Exactly and only the lines from the first entry through the line with "dining at fixed stalls." should be copied, both ends included, with no pictures.

-------- SUPPLIED DATA

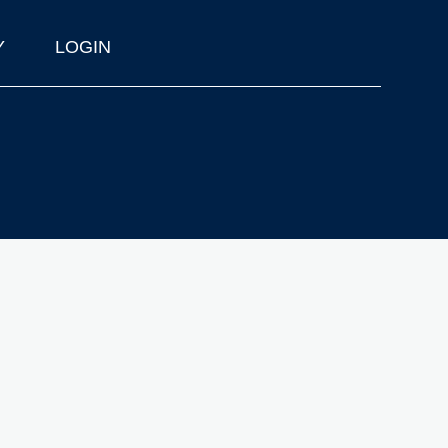
Y
LOGIN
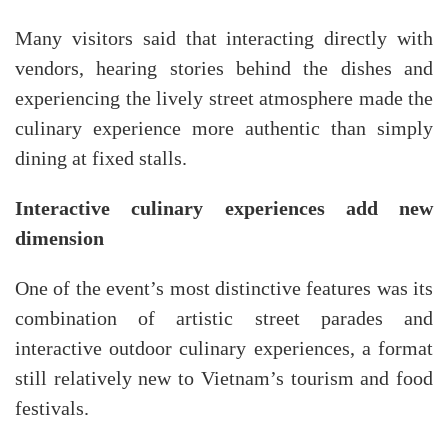
Many visitors said that interacting directly with
vendors, hearing stories behind the dishes and
experiencing the lively street atmosphere made the
culinary experience more authentic than simply
dining at fixed stalls.
Interactive culinary experiences add new
dimension
One of the event’s most distinctive features was its
combination of artistic street parades and
interactive outdoor culinary experiences, a format
still relatively new to Vietnam’s tourism and food
festivals.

----------------

■ TASK OUTPUT:
Y
LOGIN
Many visitors said that interacting directly with
vendors, hearing stories behind the dishes and
experiencing the lively street atmosphere made the
culinary experience more authentic than simply
dining at fixed stalls.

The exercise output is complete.